Тут и Нинка, что кричала,
почему-то замолчала.
И глядит, глядит она на Колю,
будто не видала много лет,
будто ей перед экзаменами в школе
подсказали правильный билет.
Обняла коленки,
отвернулась к стенке.
Говорит: простите, ребята.
Видно, я сама виновата.
Делайте, что сами решите.
Поспешайте, коли спешите.
Только день еще подождать бы.
Чай, у вас там, дома, не свадьбы.
…И пошла. А куда ей деваться?
Магазину пора открываться.
12.
Когда ни посмотришь на местную местность,
как птицы и ангелы, снизу небес,
за что зацепиться? Сплошная древесность
и крыши понурые с дымом и без.
Пустые поля половинками пиццы.
Дорога, пустая до самого дна,
и речка, в которой нельзя утопиться -
так неглубока.

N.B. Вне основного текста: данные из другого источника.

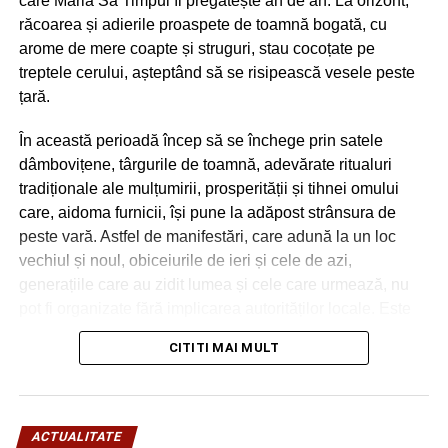
care Măria Sa Timpul îl pregătește an de an. La orizont,
răcoarea și adierile proaspete de toamnă bogată, cu
arome de mere coapte și struguri, stau cocoțate pe
treptele cerului, așteptând să se risipească vesele peste
țară.
În această perioadă încep să se închege prin satele
dâmbovițene, târgurile de toamnă, adevărate ritualuri
tradiționale ale mulțumirii, prosperității și tihnei omului
care, aidoma furnicii, își pune la adăpost strânsura de
peste vară. Astfel de manifestări, care adună la un loc
vechiul și noul, obiceiurile de ieri și cele de azi,
generațiile care au zidit lumea și cele care urmează, nu
pot fi organizate fără implicarea autorităților locale. Este
drept, vremurile, convulsiile acestei planete care parcă nu
CITITI MAI MULT
își mai găsește azimutul în Univers, nu prea sunt
favorabile unor sărbători. Dar noi, românii, avem modul
nostru de a mulțumi cerului și pământului, Celui care ne
veghează din Infinit, pentru grijă și pentru ceea ce ne
ACTUALITATE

Но зело холодна.
И – редкая вещь – поначалу мушины,
а спустишься ниже – уже велики,
и ближе, и ближе, четыре машины,
черней и быстрее, чем воды реки.
И черные стекла без солнца блестятся,
и черного лака колеса крутятся;
одна возглавляет, одна замыкает,
а две вспомогательные – по бокам,
и мокрые черные крупы сверкают,
как кружки пивные по кабакам.
Свернули у леса и дальше, проселком,
по утлым деревням и сирым поселкам.
А бледные лица да в каждом окне:
– Из города едут – авось, не ко мне!
13.
Старшая Нина
бежит из магазина,
бежит-запыхается,
сильно задыхается.
Добежала, зашлась,
прижимает руку к боку.
– Там приехали до вас,
помолитесь Богу!
Там четыре джипа,
мощные машины,
в каждом по четыре,
всё одни мужчины -
черные костюмы,
кожаные краги,
а под ними руки
холодней бумаги!
А они про вас все сами знали,
а они проезд загородили,
а они народ в дома загнали,
вам велели, чтобы выходили.
Хоть по одному, хоть вдвоем.
Не поговорив, не убьем.
Поскорей, сказали, выходите,
и с собой возьмите, что не ваше:
все, что есть у вас, уже не ваше,
но вы сами знаете, что важно.
Айдате за мною,
я знаю, я скрою
– дай руку, пролезу -
и к лесу, и к лесу,
там есть у меня захоронка.
И словно бы кончилась пленка.
14.
– Анатолию Скворцову,
пятьдесят восьмой год рождения,
предлагается выйти на главную улицу.
С вещами. Повторяю,
с вещами.
– Анатолий Скворцов, год рождения пятьдесят восьмой, судимостей не имеет, женат дважды, детей не имеет, водительские права категории С, вам предлагается выйти на главную улицу.